Heute ist der 9.05.2026 und in Laa, genauer gesagt im Hanfthaler Thayapark, gibt es derzeit eine ganz besondere Art von „Helfern“: 14 Wasserbüffel leisten seit dem 7. Mai wertvolle Dienste, um ein wichtiges Feuchtbiotop zu erhalten. Diese beeindruckenden Tiere sind Teil eines Projekts, das nicht nur den Naturraumschutz in den Vordergrund stellt, sondern auch das Überleben zahlreicher spezialisierter Tier- und Pflanzenarten sichert. Vizebürgermeister Markus Thüringer hebt die Bedeutung dieses Vorhabens hervor, denn ohne Pflege würde dieser wertvolle Lebensraum bald verloren gehen.
Die Wasserbüffel haben eine entscheidende Aufgabe: Sie fressen Schilf und tragen durch ihr Gewicht dazu bei, neue Wasserstellen zu schaffen. So bleibt das Feuchtgebiet offen und zugänglich für die Vielfalt an Flora und Fauna, die dort lebt. Das Projekt „Wilde Weiden“ des Naturparks Leiser Berge nutzt die natürlichen Fähigkeiten dieser Tiere optimal aus. Die Wasserbüffel stammen übrigens aus dem Tierpark Schönbrunn und dem Nationalpark Seewinkel und werden für etwa zwei Wochen im Thayapark eingesetzt. Geplant ist, dass sie künftig regelmäßig für zwei bis drei Wochen pro Jahr dort arbeiten.

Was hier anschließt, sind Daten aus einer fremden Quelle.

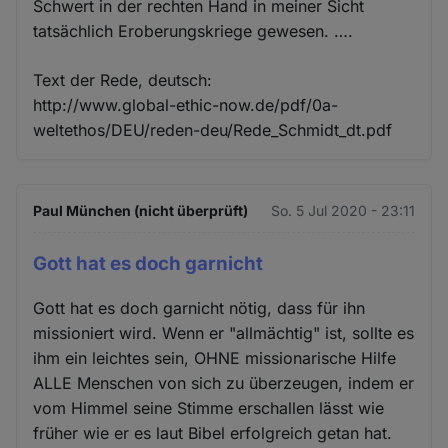
Schwert in der rechten Hand in meiner Sicht
tatsächlich Eroberungskriege gewesen. ….
Text der Rede, deutsch:
http://www.global-ethic-now.de/pdf/0a-
weltethos/DEU/reden-deu/Rede_Schmidt_dt.pdf
Paul München (nicht überprüft)
So. 5 Jul 2020 - 23:11
Gott hat es doch garnicht
Gott hat es doch garnicht nötig, dass für ihn
missioniert wird. Wenn er "allmächtig" ist, sollte es
ihm ein leichtes sein, OHNE missionarische Hilfe
ALLE Menschen von sich zu überzeugen, indem er
vom Himmel seine Stimme erschallen lässt wie
früher wie er es laut Bibel erfolgreich getan hat.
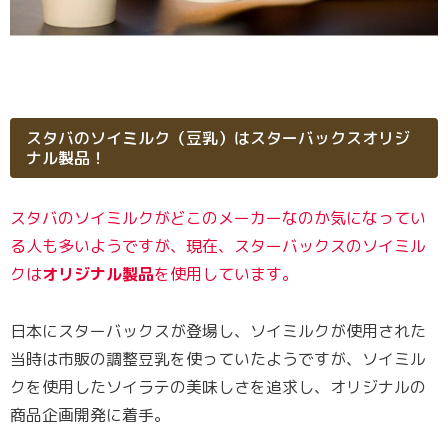
スタバのソイミルク（豆乳）はスターバックスオリジ
ナル製品！
スタバのソイミルクがどこのメーカーなのか気になってい
る人も多いようですが、現在、スターバックスのソイミル
クは
オリジナル製品
を使用しています。
日本にスターバックスが登場し、ソイミルクが使用された
当時は市販の調整豆乳を使っていたようですが、ソイミル
クを使用したソイラテの美味しさを追求し、オリジナルの
商品企画開発に着手。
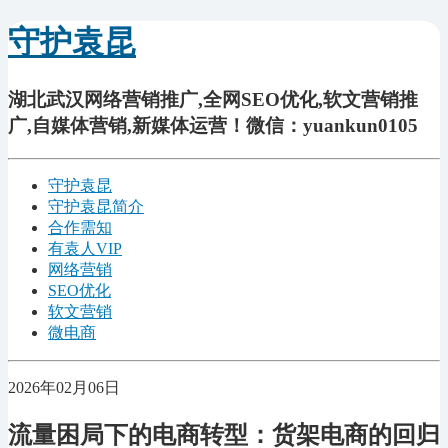
守护袁昆
湖北武汉网络营销推广,全网SEO优化,软文营销推
广,自媒体营销,新媒体运营！微信：yuankun0105
守护袁昆
守护袁昆简介
合作需知
有袁人VIP
网络营销
SEO优化
软文营销
微电商
2026年02月06日
流量困局下的电商转型：货架电商的回归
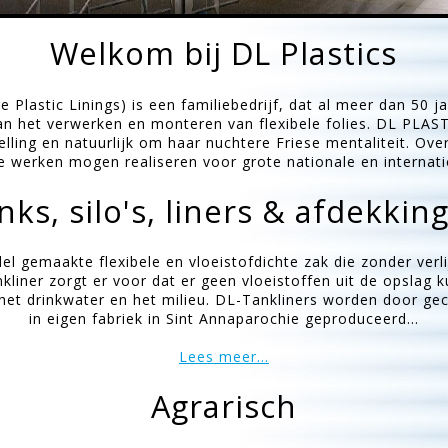
Welkom bij DL Plastics
Plastic Linings) is een familiebedrijf, dat al meer dan 50 j
an het verwerken en monteren van flexibele folies. DL PLAST
telling en natuurlijk om haar nuchtere Friese mentaliteit. O
le werken mogen realiseren voor grote nationale en internati
nks, silo's, liners & afdekkin
el gemaakte flexibele en vloeistofdichte zak die zonder verli
liner zorgt er voor dat er geen vloeistoffen uit de opslag
het drinkwater en het milieu. DL-Tankliners worden door gec
in eigen fabriek in Sint Annaparochie geproduceerd...
Lees meer...
Agrarisch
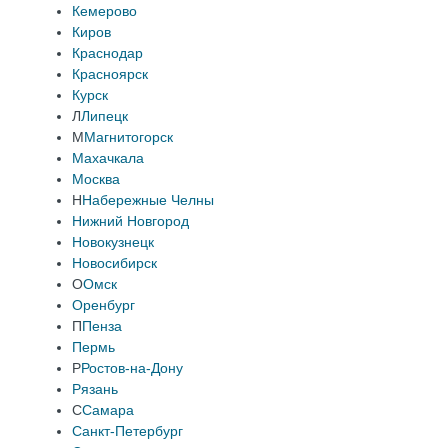
Кемерово
Киров
Краснодар
Красноярск
Курск
Л
Липецк
М
Магнитогорск
Махачкала
Москва
Н
Набережные Челны
Нижний Новгород
Новокузнецк
Новосибирск
О
Омск
Оренбург
П
Пенза
Пермь
Р
Ростов-на-Дону
Рязань
С
Самара
Санкт-Петербург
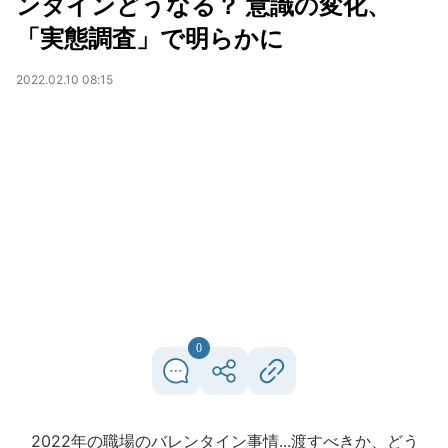
ンタインどうなる？ 意識の変化、
「実態調査」で明らかに
2022.02.10 08:15
0
2022年の職場のバレンタイン事情...渡すべきか、どう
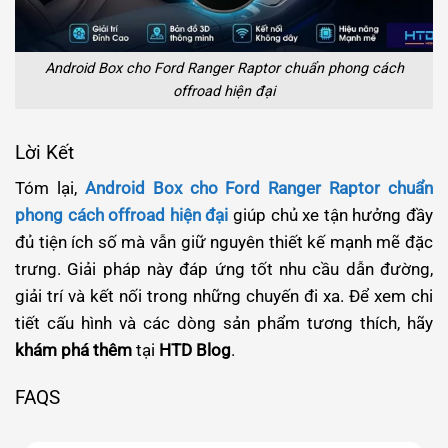
Android Box cho Ford Ranger Raptor chuẩn phong cách
offroad hiện đại
Lời Kết
Tóm lại,
Android Box cho Ford Ranger Raptor chuẩn
phong cách offroad hiện đại
giúp chủ xe tận hưởng đầy
đủ tiện ích số mà vẫn giữ nguyên thiết kế mạnh mẽ đặc
trưng. Giải pháp này đáp ứng tốt nhu cầu dẫn đường,
giải trí và kết nối trong những chuyến đi xa. Để xem chi
tiết cấu hình và các dòng sản phẩm tương thích, hãy
khám phá thêm
tại
HTD Blog
.
FAQS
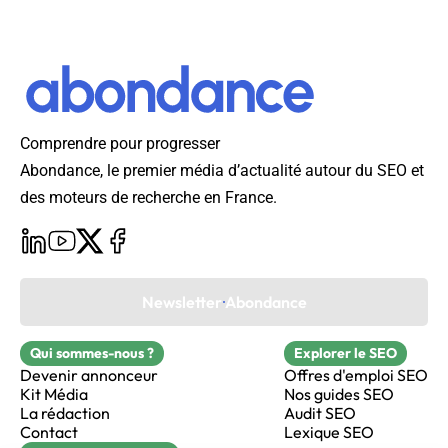
Comprendre pour progresser
Abondance, le premier média d’actualité autour du SEO et
des moteurs de recherche en France.
Newsletter Abondance
Qui sommes-nous ?
Explorer le SEO
Devenir annonceur
Offres d'emploi SEO
Kit Média
Nos guides SEO
La rédaction
Audit SEO
Contact
Lexique SEO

Die Rolle der Wasserbüffel in der Landschaftspflege
Wasserbüffel könnten in der europäischen Landschaft weit verbreiteter sein, als man denkt. Im südlichen Waldviertel hält Manfred Forthofer beispielsweise 51 dieser Tiere auf seinem Biohof. Diese Tiere haben eine lange Tradition in Mitteleuropa, wo sie im Hochmittelalter als Haustiere gehalten wurden. In Rumänien gibt es sogar noch 15.000 Wasserbüffel, während sie in Wien bis zwischen den Weltkriegen als Arbeitstiere genutzt wurden. Forthofer beschäftigt sich nicht mit der Milchproduktion, sondern hat auf Fleischproduktion umgestellt und den Ackerbau aufgegeben. Das ist ein interessanter Trend, der zeigt, wie sich die Landwirtschaft wandelt.
Wasserbüffel sind nicht nur für die Fleischproduktion interessant – sie spielen auch eine entscheidende Rolle in der Landschaftspflege. Sie benötigen kein Getreidefutter und verbringen viel Zeit in einem Teich, um sich abzukühlen. Ihre Fähigkeit, Feuchtgebiete zu erhalten und die Biodiversität zu fördern, ist unbestritten. Allerdings ist die extensiv betriebene Weidehaltung oft unwirtschaftlich. Hohe Pflege- und Zaunkosten machen es für viele Landwirte schwer, ohne Förderungen wirtschaftlich zu arbeiten. Das bringt uns zur EU, die mit dem „Nature Restoration Law“ plant, 20% der Land- und Meeresflächen ökologisch zu verbessern. Eine spannende Entwicklung!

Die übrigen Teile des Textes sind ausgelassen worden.